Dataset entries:
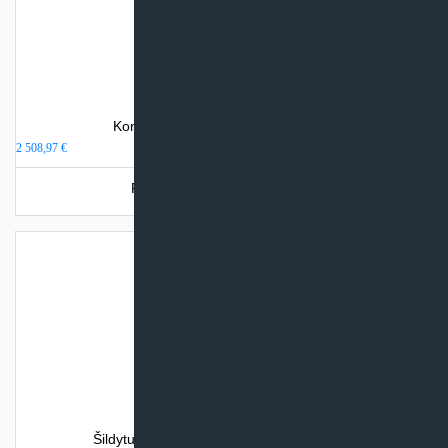
Kondensacinis katilas Clivet CCGIX
2 508,97
€
Produkto šiuo metu neturime.
Šildytuvas terasai (granulinis) HTW Freya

▶ [Task details]: The entries above need to be transcribed exactly, with the images left out.

▶ [Exercise result]:
Kondensacinis katilas Clivet CCGIX
2 508,97
€
Produkto šiuo metu neturime.
Šildytuvas terasai (granulinis) HTW Freya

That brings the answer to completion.